Mehh. (Bravo photo)

I’m still befuddled by last night’s winner of Bravo’s “Top Chef Masters.” Ethiopian-born, Swedish-raised chef Marcus Samuelsson took the title and $100,000 for charity, despite what seemed to be a pretty underwhelming third course. Or at least it was poorly edited to make it seem that way. His hamachi meat balls and couscous just looked kinda . . . blah. The impression I got from watching it was that he was rewarded more for his concept and for challenging the judges’ Western tastebuds than for the actual flavor of the dish, which I think defeats the purpose of the show. It’s “Top Chef,” not “Top Concept.” It’s nice to introduce diners to a new type of cuisine, but shouldn’t it also need to taste good? His other two courses were well-received, but didn’t seem so outstanding that they would have made up for a weak third course. I just don’t get it.

Seafood master Rick Moonen appeared to get robbed. Other than some slightly chewy gnocchi and not-crispy-enough bacon, every bit of his three courses drew raves, and two of them were described as “perfect.” I don’t know how you beat “perfect.”

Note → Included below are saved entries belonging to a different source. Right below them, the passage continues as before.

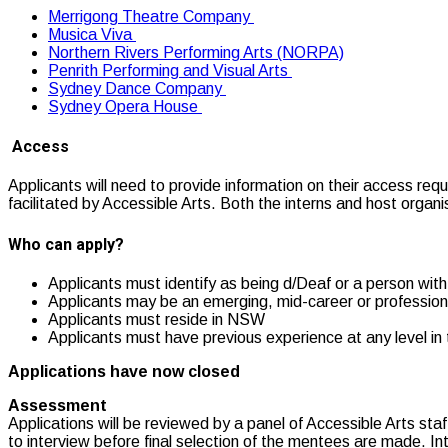
Merrigong Theatre Company
Musica Viva
Northern Rivers Performing Arts (NORPA)
Penrith Performing and Visual Arts
Sydney Dance Company
Sydney Opera House
Access
Applicants will need to provide information on their access req
facilitated by Accessible Arts. Both the interns and host organ
Who can apply?
Applicants must identify as being d/Deaf or a person with 
Applicants may be an emerging, mid-career or professional
Applicants must reside in NSW
Applicants must have previous experience at any level in 
Applications have now closed
Assessment
Applications will be reviewed by a panel of Accessible Arts sta
to interview before final selection of the mentees are made. Int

Asian fusion king Susur Lee was doomed by a bizarre-looking tuna with wasabi mousse that looked like a mutant heart. Everything else he cooked looked amazing, especially the Thai lamb wrapped in sausage (Droooooool).

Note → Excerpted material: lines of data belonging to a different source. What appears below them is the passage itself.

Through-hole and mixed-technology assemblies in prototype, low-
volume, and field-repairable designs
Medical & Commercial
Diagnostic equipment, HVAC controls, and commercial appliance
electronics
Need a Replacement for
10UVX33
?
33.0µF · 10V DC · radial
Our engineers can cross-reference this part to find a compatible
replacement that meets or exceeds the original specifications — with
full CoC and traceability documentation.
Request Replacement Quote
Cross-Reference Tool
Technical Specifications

Misleading editing made the finale of last season’s “Top Chef” annoying, and that was obviously the case again. What we saw was not what we got, and I left feeling a little bit cheated. Maintaining tension is fine, but manipulating the judges’ comments to trick the audience is insulting. The “Top Chef” franchise is better than that, and its viewers deserve better.

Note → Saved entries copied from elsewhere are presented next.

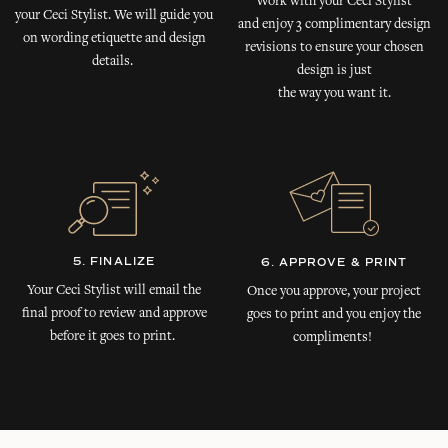
Work with your Ceci Stylist
your Ceci Stylist. We will guide you
and enjoy 3 complimentary design
on wording etiquette and design
revisions to ensure your chosen
details.
design is just
the way you want it.
5. FINALIZE
6. APPROVE & PRINT
Your Ceci Stylist will email the
Once you approve, your project
final proof to review and approve
goes to print and you enjoy the
before it goes to print.
compliments!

In the end though, I just didn’t care that much. All three chefs came off as super-competitive, egotistical and kinda jerky, especially when compared to last year’s delightful final trio of Rick Bayless, Hubert Keller and Michael Chiarello. The editing was a problem all season long. By focusing so much on the oversized personalities, I never got a sense of what each chef’s food was really about. What kind of dishes does Marcus make at his restaurant? I still have no clue. Compare that to last season, when, after the finale, I felt like I could walk into any of the three finalists’ restaurants and immediately know which dishes the respective chefs put their hearts into (Bayless’ mole´ for example). In the end, no one – and no dish – was particularly memorable.

The real “Top Chef” starts next week. I’m trying to be excited for it, but two of these disappointing endings in a row makes me a little more wary.

So what’d you think? Did Marcus deserve to win? Was Rick’s ADD intensity annoying or endearing? Was there something missing with this season’s chefs? And when you saw Hubert Keller again, did you suddenly remember how much you miss him on this show?